Exercise
Transcribe nothing except the lines below that run from the one with "Chica de la Tele" to the one with "(The text has", ends included, and do not copy any picture.

Data
Segment Open

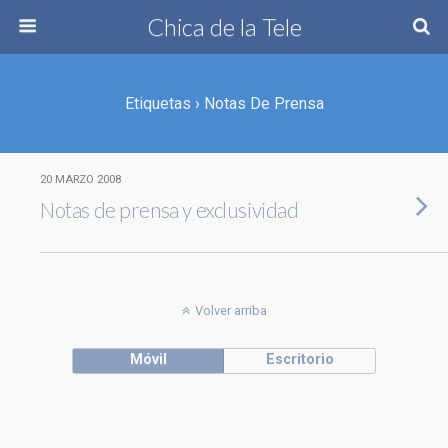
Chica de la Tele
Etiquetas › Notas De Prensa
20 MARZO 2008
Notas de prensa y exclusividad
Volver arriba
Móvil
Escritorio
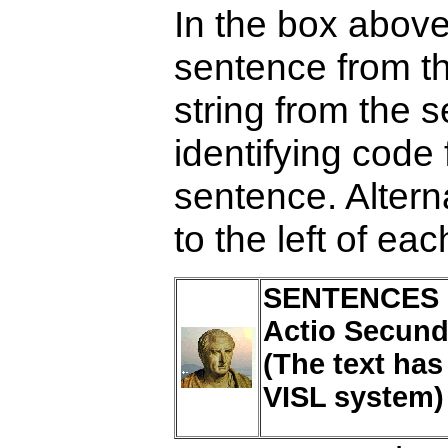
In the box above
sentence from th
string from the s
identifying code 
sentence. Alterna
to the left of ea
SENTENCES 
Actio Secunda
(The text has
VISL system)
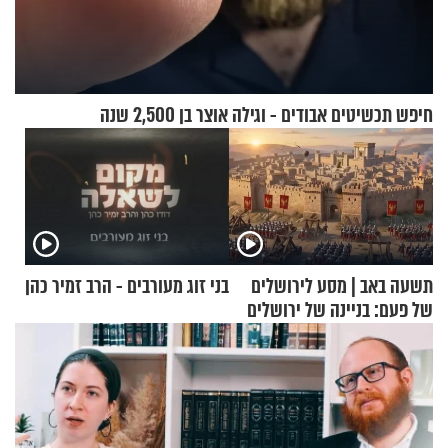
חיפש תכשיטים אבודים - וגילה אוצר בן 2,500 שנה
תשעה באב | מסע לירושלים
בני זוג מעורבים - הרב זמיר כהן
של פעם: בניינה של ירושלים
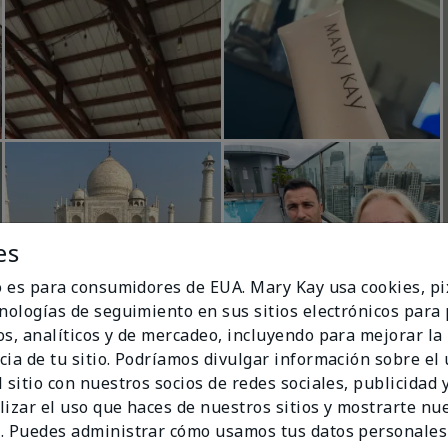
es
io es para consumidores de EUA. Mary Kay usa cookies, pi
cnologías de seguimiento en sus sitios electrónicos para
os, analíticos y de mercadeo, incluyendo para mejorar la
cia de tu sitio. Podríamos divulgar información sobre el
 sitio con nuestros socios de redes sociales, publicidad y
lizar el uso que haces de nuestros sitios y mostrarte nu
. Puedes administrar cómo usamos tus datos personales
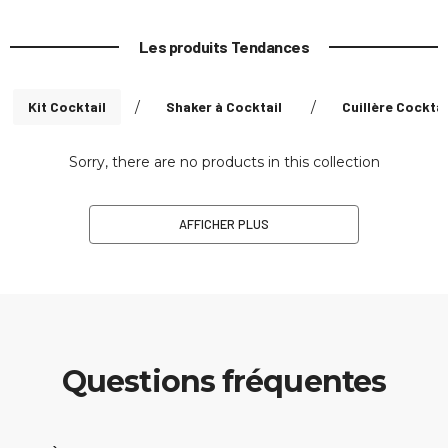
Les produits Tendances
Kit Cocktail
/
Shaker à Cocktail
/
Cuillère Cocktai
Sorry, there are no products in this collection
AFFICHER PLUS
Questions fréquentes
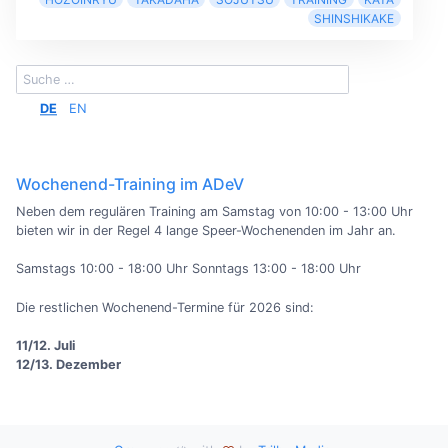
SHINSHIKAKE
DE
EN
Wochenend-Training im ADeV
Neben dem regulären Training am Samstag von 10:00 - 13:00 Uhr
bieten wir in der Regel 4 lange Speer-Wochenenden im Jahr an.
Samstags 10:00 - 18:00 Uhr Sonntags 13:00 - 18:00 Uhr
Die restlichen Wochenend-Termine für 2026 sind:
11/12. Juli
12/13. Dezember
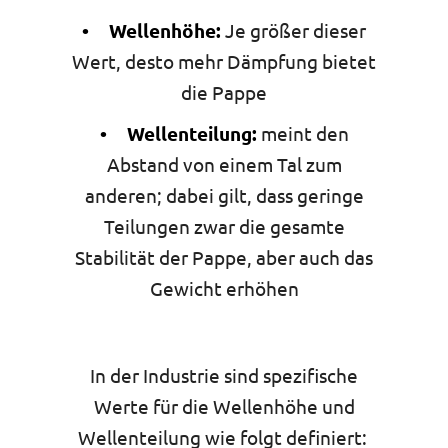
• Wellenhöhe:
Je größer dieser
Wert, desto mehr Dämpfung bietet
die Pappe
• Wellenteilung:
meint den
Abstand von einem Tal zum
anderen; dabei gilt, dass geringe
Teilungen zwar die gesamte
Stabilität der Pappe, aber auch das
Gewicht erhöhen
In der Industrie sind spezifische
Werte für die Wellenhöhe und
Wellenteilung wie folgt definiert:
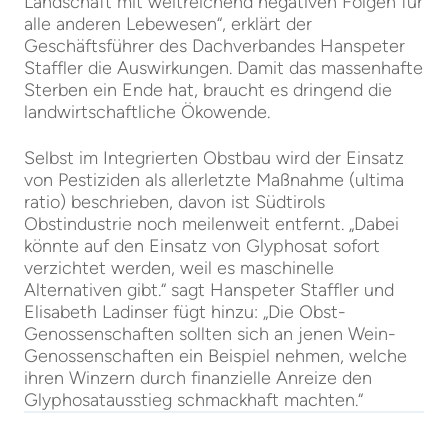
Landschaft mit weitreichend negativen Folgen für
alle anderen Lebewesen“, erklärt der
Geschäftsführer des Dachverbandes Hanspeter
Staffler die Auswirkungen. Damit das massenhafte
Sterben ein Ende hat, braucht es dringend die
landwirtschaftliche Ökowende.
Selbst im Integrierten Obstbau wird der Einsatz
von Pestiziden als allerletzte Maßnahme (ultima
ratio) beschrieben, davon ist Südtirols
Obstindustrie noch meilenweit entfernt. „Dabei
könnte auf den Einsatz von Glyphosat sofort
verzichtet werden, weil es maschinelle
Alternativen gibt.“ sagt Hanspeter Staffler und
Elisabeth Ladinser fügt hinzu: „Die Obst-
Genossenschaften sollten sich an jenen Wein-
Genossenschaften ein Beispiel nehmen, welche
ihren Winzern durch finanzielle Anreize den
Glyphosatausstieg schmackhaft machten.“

Segment Closed
Segment Open

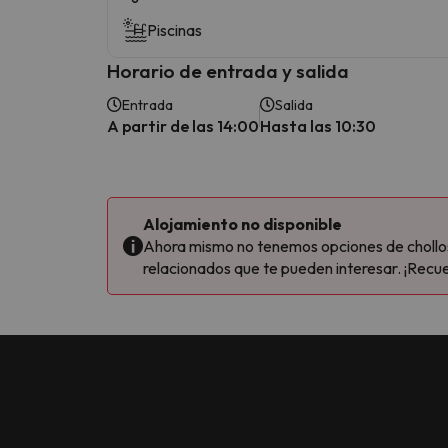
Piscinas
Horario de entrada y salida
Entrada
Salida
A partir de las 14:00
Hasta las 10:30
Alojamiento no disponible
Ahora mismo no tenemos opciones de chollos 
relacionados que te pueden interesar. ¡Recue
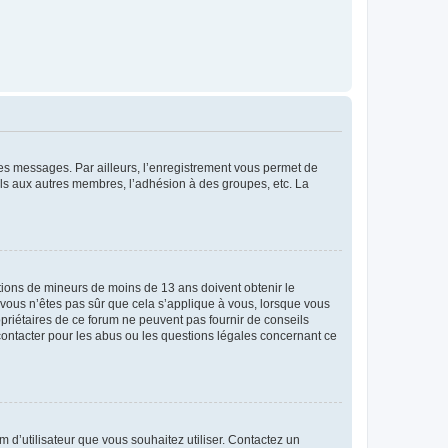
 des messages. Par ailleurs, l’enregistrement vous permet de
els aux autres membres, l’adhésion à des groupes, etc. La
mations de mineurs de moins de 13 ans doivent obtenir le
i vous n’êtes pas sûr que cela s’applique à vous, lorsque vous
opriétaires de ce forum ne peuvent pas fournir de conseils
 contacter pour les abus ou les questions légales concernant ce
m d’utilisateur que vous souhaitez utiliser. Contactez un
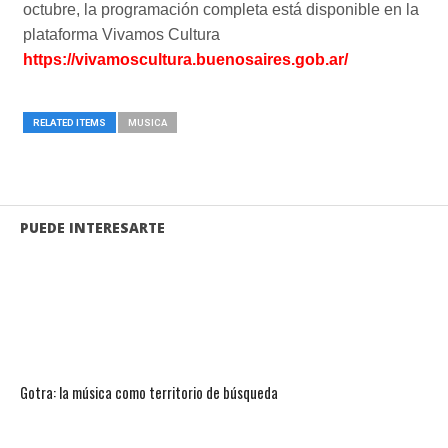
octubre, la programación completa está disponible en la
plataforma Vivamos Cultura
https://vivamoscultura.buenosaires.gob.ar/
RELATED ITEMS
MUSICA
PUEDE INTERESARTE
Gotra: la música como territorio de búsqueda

Segment Closed
Segment Open

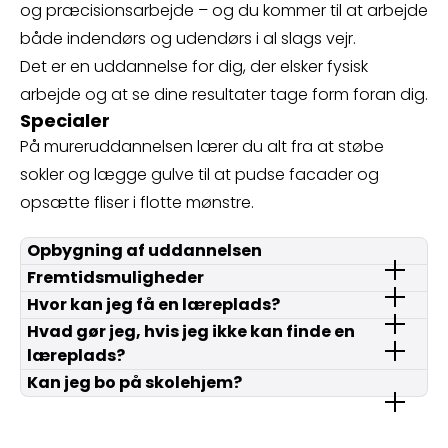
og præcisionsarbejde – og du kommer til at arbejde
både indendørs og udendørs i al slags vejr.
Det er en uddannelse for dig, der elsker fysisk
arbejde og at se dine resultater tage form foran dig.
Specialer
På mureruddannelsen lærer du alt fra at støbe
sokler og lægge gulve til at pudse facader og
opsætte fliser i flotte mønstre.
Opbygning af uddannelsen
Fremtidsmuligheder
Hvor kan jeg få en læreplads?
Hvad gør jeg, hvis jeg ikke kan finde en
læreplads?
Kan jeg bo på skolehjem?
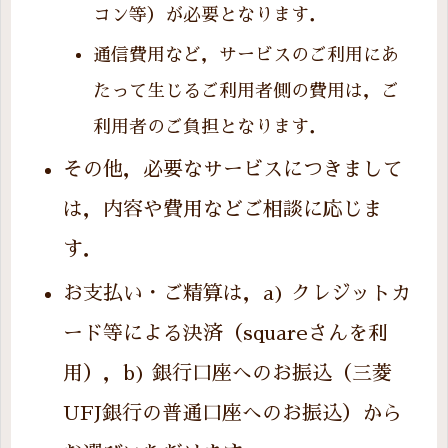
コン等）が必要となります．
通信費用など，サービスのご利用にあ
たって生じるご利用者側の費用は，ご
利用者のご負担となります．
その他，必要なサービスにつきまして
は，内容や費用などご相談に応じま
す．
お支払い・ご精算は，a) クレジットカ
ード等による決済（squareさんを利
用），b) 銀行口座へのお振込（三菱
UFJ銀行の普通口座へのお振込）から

Segment Closed

Answer section
Chica de la Tele
Etiquetas › Notas De Prensa
20 MARZO 2008
Notas de prensa y exclusividad
Volver arriba
Móvil
Escritorio
In the box above
sentence from th
string from the s
identifying code 
sentence. Alterna
to the left of ea
SENTENCES 
Actio Secunda
(The text has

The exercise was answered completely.